• _What the task requires_
Could you return all of the entries word for word, minus any pictures?

Top of Raw data

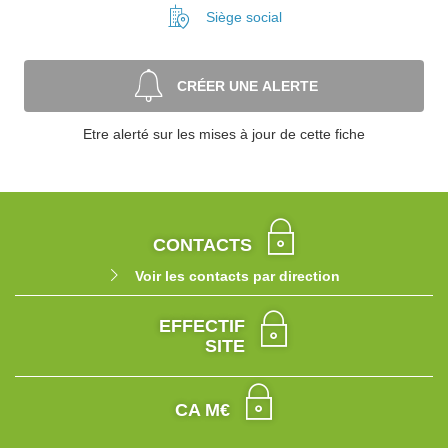
Siège social
CRÉER UNE ALERTE
Etre alerté sur les mises à jour de cette fiche
CONTACTS
Voir les contacts par direction
EFFECTIF
SITE
CA M€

Bottom of Raw data

• _Written response_
Siège social
CRÉER UNE ALERTE
Etre alerté sur les mises à jour de cette fiche
CONTACTS
Voir les contacts par direction
EFFECTIF
SITE
CA M€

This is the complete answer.